Bu derelerle ilgili yetkililer, numuneler alıp incelemesini sürdürürken, son olarak Edirne'nin Meriç ilçesinde Meriç Nehri'ne dökülen Meriç Deresi'nin de fabrika atıklarıyla ilgili kirlenip beyaz köpükler içinde akmaya başladığı iddia edildi.
'SİNEK BİLE YAŞAMIYOR'
Meriç ilçe merkezinden doğan ve 6 kilometrelik uzunluğu ile binlerce dekar ekili arazinin sulanmasında kullanılıp, Meriç Nehri'ne dökülen derenin kirlenmesine çevre köylüler tepki gösterdi. Derenin fabrikaların olduğu bölüme kadar temiz aktığını söyleyen Küçük Doğanca Mahallesi Muhtarı İsmail İşözü, "Ergene Nehri'nden sonra binlerce dekar ekili arazilerimizi sulayan ve 5-6 kilometre sonra Meriç Nehri'ne bağlanan Meriç deremiz, fabrika atıkları nedeniyle beyaz renkte akıyor.

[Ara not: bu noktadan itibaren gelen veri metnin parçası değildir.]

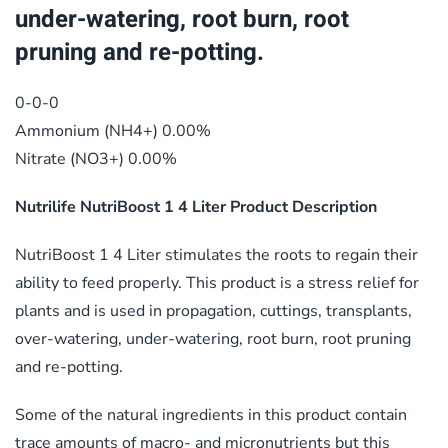
under-watering, root burn, root
pruning and re-potting.
0-0-0
Ammonium (NH4+) 0.00%
Nitrate (NO3+) 0.00%
Nutrilife NutriBoost 1 4 Liter Product Description
NutriBoost 1 4 Liter stimulates the roots to regain their
ability to feed properly. This product is a stress relief for
plants and is used in propagation, cuttings, transplants,
over-watering, under-watering, root burn, root pruning
and re-potting.
Some of the natural ingredients in this product contain
trace amounts of macro- and micronutrients but this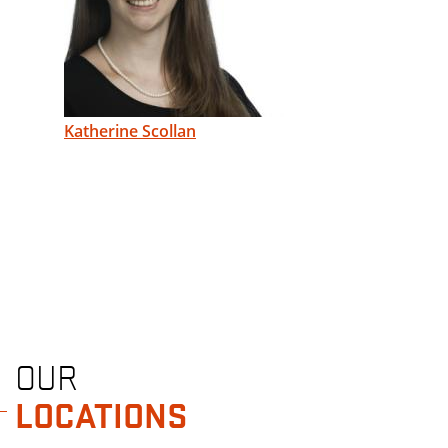
Katherine Scollan
OUR
LOCATIONS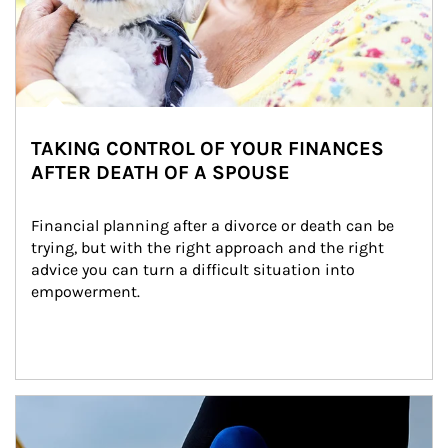
TAKING CONTROL OF YOUR FINANCES
AFTER DEATH OF A SPOUSE
Financial planning after a divorce or death can be 
trying, but with the right approach and the right 
advice you can turn a difficult situation into 
empowerment.
Article Image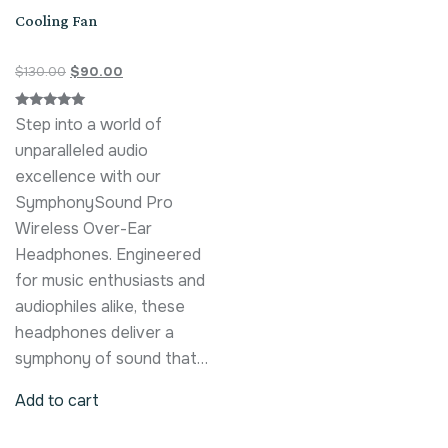
Cooling Fan
$
130.00
$
90.00
Rated
Step into a world of
5.00
out of 5
unparalleled audio
excellence with our
SymphonySound Pro
Wireless Over-Ear
Headphones. Engineered
for music enthusiasts and
audiophiles alike, these
headphones deliver a
symphony of sound that…
Add to cart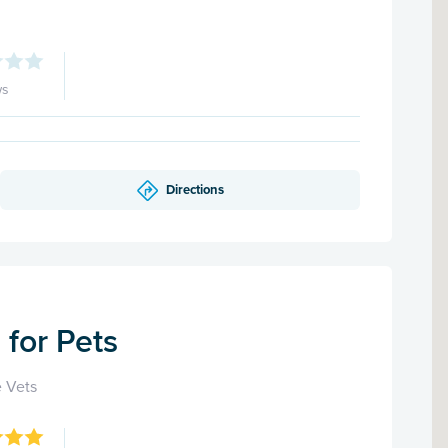
ws
Directions
for Pets
 Vets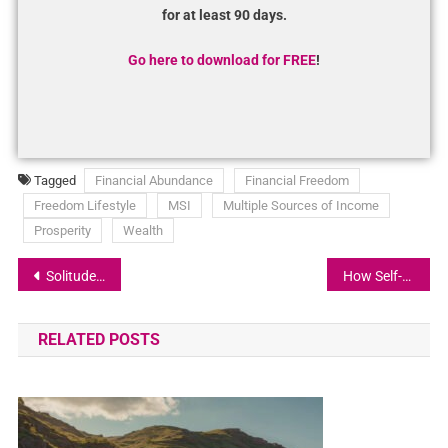
for at least 90 days.
Go here to download for FREE
!
Tagged
Financial Abundance
Financial Freedom
Freedom Lifestyle
MSI
Multiple Sources of Income
Prosperity
Wealth
Solitude and Mindset: It’s Your Responsibility to Envision the Life You Want
How Self-Confidence Can Catapult Your Business to New Heights!
RELATED POSTS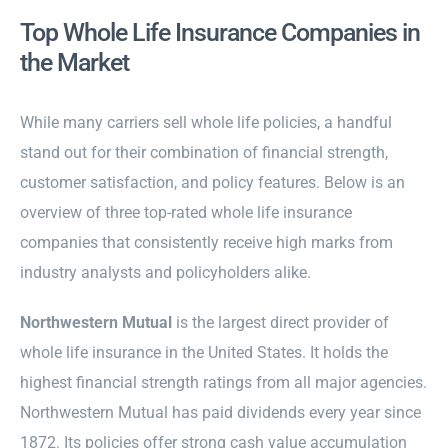
Top Whole Life Insurance Companies in
the Market
While many carriers sell whole life policies, a handful
stand out for their combination of financial strength,
customer satisfaction, and policy features. Below is an
overview of three top-rated whole life insurance
companies that consistently receive high marks from
industry analysts and policyholders alike.
Northwestern Mutual
is the largest direct provider of
whole life insurance in the United States. It holds the
highest financial strength ratings from all major agencies.
Northwestern Mutual has paid dividends every year since
1872. Its policies offer strong cash value accumulation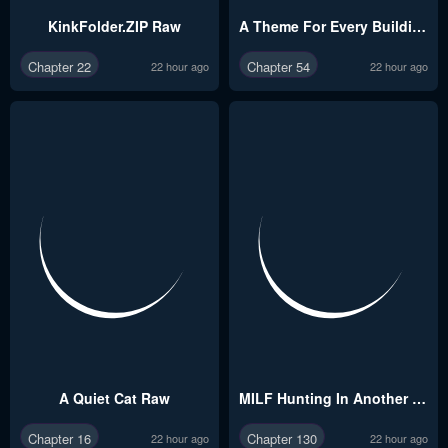
KinkFolder.ZIP Raw
A Theme For Every Building Raw
Chapter 22
Chapter 54
22 hour ago
22 hour ago
A Quiet Cat Raw
MILF Hunting In Another World Raw
Chapter 16
Chapter 130
22 hour ago
22 hour ago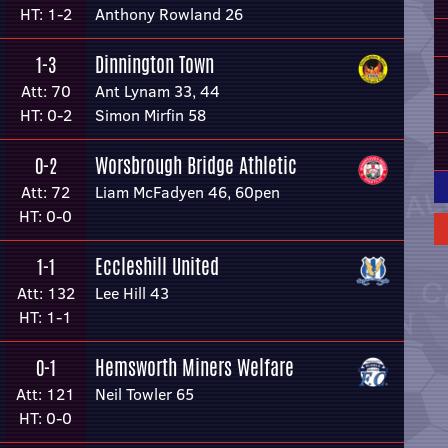
HT: 1-2
Anthony Rowland 26
Dinnington Town
1-3
Att: 70
Ant Lynam 33, 44
HT: 0-2
Simon Mirfin 58
Worsbrough Bridge Athletic
0-2
Att: 72
Liam McFadyen 46, 60pen
HT: 0-0
Eccleshill United
1-1
Att: 132
Lee Hill 43
HT: 1-1
Hemsworth Miners Welfare
0-1
Att: 121
Neil Towler 65
HT: 0-0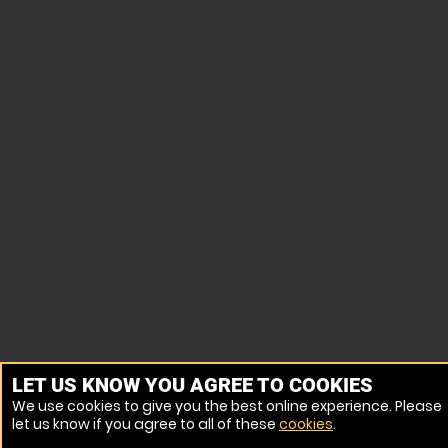
LET US KNOW YOU AGREE TO COOKIES
We use cookies to give you the best online experience. Please
let us know if you agree to all of these
cookies
.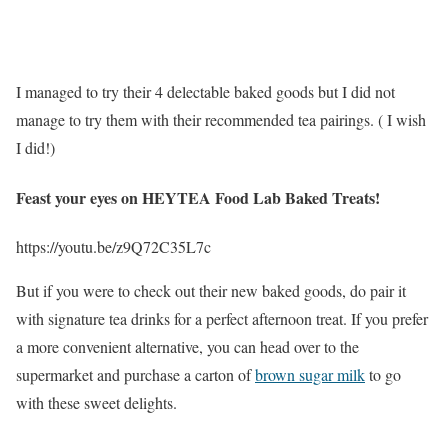
I managed to try their 4 delectable baked goods but I did not
manage to try them with their recommended tea pairings. ( I wish
I did!)
Feast your eyes on HEYTEA Food Lab Baked Treats!
https://youtu.be/z9Q72C35L7c
But if you were to check out their new baked goods, do pair it
with signature tea drinks for a perfect afternoon treat. If you prefer
a more convenient alternative, you can head over to the
supermarket and purchase a carton of
brown sugar milk
to go
with these sweet delights.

Bu dere haftada 2-3 gün bu renkte, zehir akıyor. Ve bu renk çevreye kokuyla birlikte büyük zarar veriyor. Bu derede 15-20 yıl önce balık tutup yiyorduk. Şu an sivrisinek bile yaşamıyor. Bunu yetkililerimiz görmesini ve çare bulmasını istiyoruz" dedi.
Derenin yağ fabrikasının kurulmasının ardından 25 yıldır zehir aktığını iddia eden İşözü, her yere müracaat etmelerine rağmen sonuç alamadıklarını belirterek şunları söyledi:
"Köyden bazı arkadaşlarla sağlık ocağına, ardından Edirne Çevre ve Şehircilik İl Müdürlüğü'ne müracaatta bulunduk. Gelip sudan numune aldılar. Gittiler suyu incelediler maalesef hiçbir yaptırım olmadı."
'BURNUNUZU TIKAMADAN DURAMIYORSUNUZ'
Köylülerden Veli Demir, fabrikaların kurulmasının ardından derelerinin kirlendiğini öne sürerek şöyle devam etti:
— 1993 yılına kadar bu deremizde temiz su akışı vardı. Bu dereden akan sudan sebze yetiştirerek bahçecilik yapıyorduk. Maalesef bu fabrikaların burada kurulmasının ardından, dereye akıtılan pis sularla oksitlenme meydana gelmesinden dolayı bahçeciliği tamamen bıraktık. Şu anda da deremiz gri renk şeklinde akıyor. Özelikle yaz aylarında burnunuzu tıkamadan burada bulunamıyorsunuz. Tüm kurumlara müracaat etmememize rağmen bir sonuç alamadık. Ayrıca Ergene Nehri de ortada, zehir akıyor. Bir tarafta Ergene bir tarafımızda Meriç Nehri kirletilmeye devam ediyor. Biz bu suyla sulamaya devam edersek yediğimiz gıdalarda sağlıklı olmayacak.